::: DATASET ENTRIES

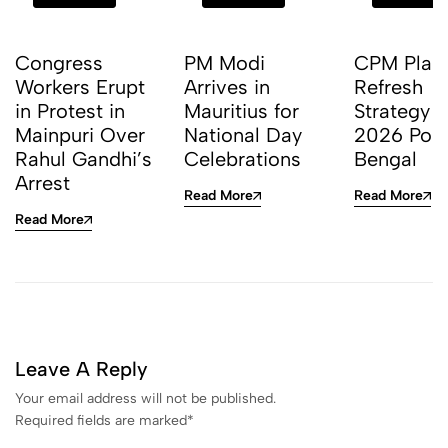
Congress
PM Modi
CPM Plan
Workers Erupt
Arrives in
Refresh
in Protest in
Mauritius for
Strategy f
Mainpuri Over
National Day
2026 Polls
Rahul Gandhi’s
Celebrations
Bengal
Arrest
Read More
Read More
Read More
Leave A Reply
Your email address will not be published.
Required fields are marked
*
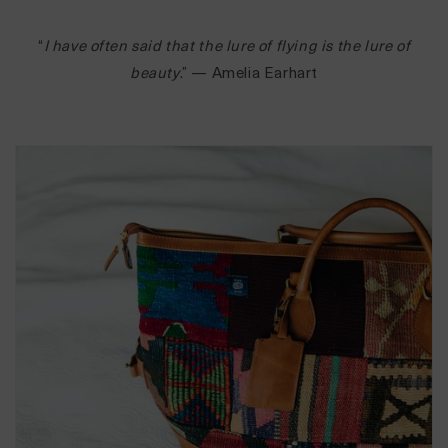
“
I have often said that the lure of flying is the lure of
beauty
.” — Amelia Earhart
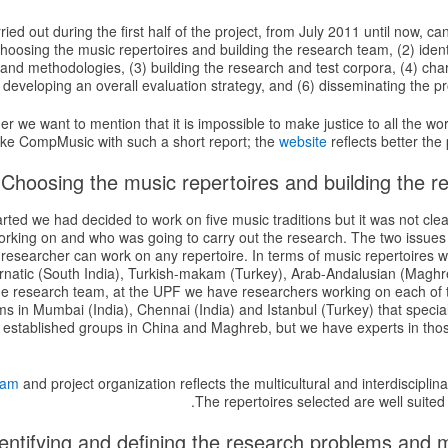
ied out during the first half of the project, from July 2011 until now, c
hoosing the music repertoires and building the research team, (2) ident
and methodologies, (3) building the research and test corpora, (4) cha
 developing an overall evaluation strategy, and (6) disseminating the pro
imer we want to mention that it is impossible to make justice to all the wo
like CompMusic with such a short report; the
website
reflects better the 
rted we had decided to work on five music traditions but it was not clea
orking on and who was going to carry out the research. The two issues
 researcher can work on any repertoire. In terms of music repertoires 
arnatic (South India), Turkish-makam (Turkey), Arab-Andalusian (Maghr
the research team, at the UPF we have researchers working on each of 
s in Mumbai (India), Chennai (India) and Istanbul (Turkey) that special
 established groups in China and Maghreb, but we have experts in thos
eam
and project organization reflects the multicultural and interdisciplina
The repertoires selected are well suited 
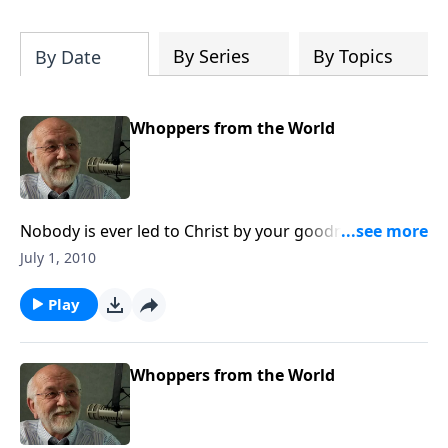
of both Acts and Romans, including
introductory comments, major themes,
and important teaching. Helpful as you
By Series
By Topics
By Date
read and study.
Whoppers from the World
Nobody is ever led to Christ by your goodness...It’s
His goodness.
July 1, 2010
Play
Whoppers from the World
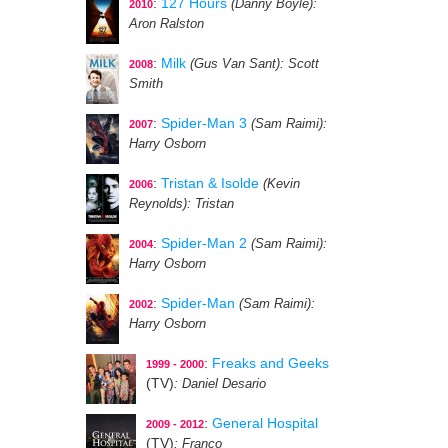
:
127 Hours
(Danny Boyle)
:
2010
Aron Ralston
:
Milk
(Gus Van Sant)
: Scott
2008
Smith
:
Spider-Man 3
(Sam Raimi)
:
2007
Harry Osborn
:
Tristan & Isolde
(Kevin
2006
Reynolds)
: Tristan
:
Spider-Man 2
(Sam Raimi)
:
2004
Harry Osborn
:
Spider-Man
(Sam Raimi)
:
2002
Harry Osborn
:
Freaks and Geeks
1999 - 2000
(TV)
: Daniel Desario
:
General Hospital
2009 - 2012
(TV)
: Franco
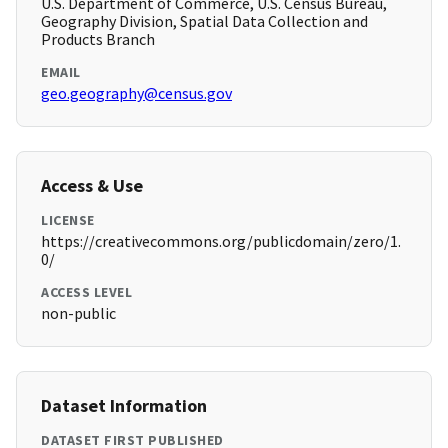
U.S. Department of Commerce, U.S. Census Bureau,
Geography Division, Spatial Data Collection and
Products Branch
EMAIL
geo.geography@census.gov
Access & Use
LICENSE
https://creativecommons.org/publicdomain/zero/1.
0/
ACCESS LEVEL
non-public
Dataset Information
DATASET FIRST PUBLISHED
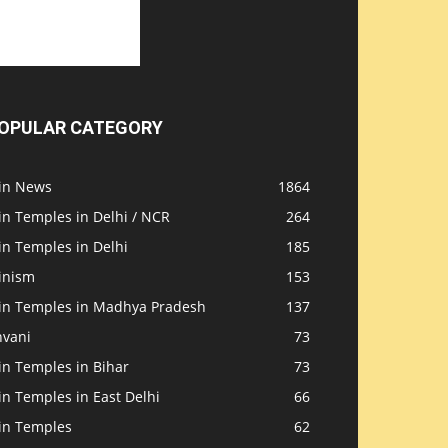
OPULAR CATEGORY
ain News
1864
in Temples in Delhi / NCR
264
in Temples in Delhi
185
inism
153
ain Temples in Madhya Pradesh
137
nvani
73
in Temples in Bihar
73
in Temples in East Delhi
66
ain Temples
62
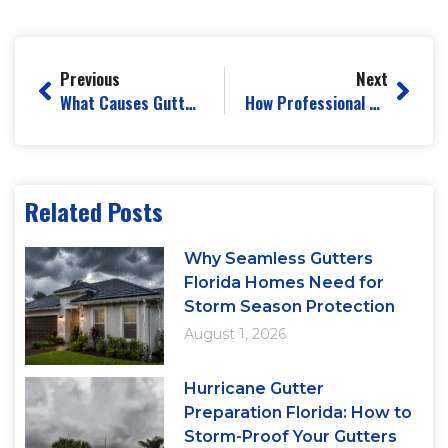
Previous
Next
What Causes Gutters to Sag and How to Prevent It
How Professional Gutter Installation Prevents Basement Flooding
Related Posts
Why Seamless Gutters
Florida Homes Need for
Storm Season Protection
August 1, 2026
Hurricane Gutter
Preparation Florida: How to
Storm-Proof Your Gutters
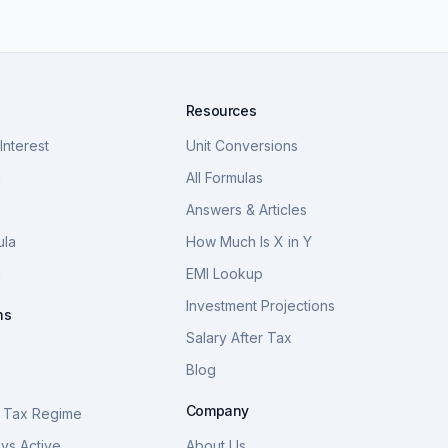
Resources
nterest
Unit Conversions
a
All Formulas
Answers & Articles
ula
How Much Is X in Y
a
EMI Lookup
Investment Projections
ns
Salary After Tax
Blog
S
Company
 Tax Regime
vs Active
About Us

::::::

INSTRUCTIONS FOR THE TASK
What lines in the entries above include the string "Gutters"? Return each one.

EXERCISE RESULT
What Causes Gutters to Sag and How to Prevent It
Why Seamless Gutters
Storm-Proof Your Gutters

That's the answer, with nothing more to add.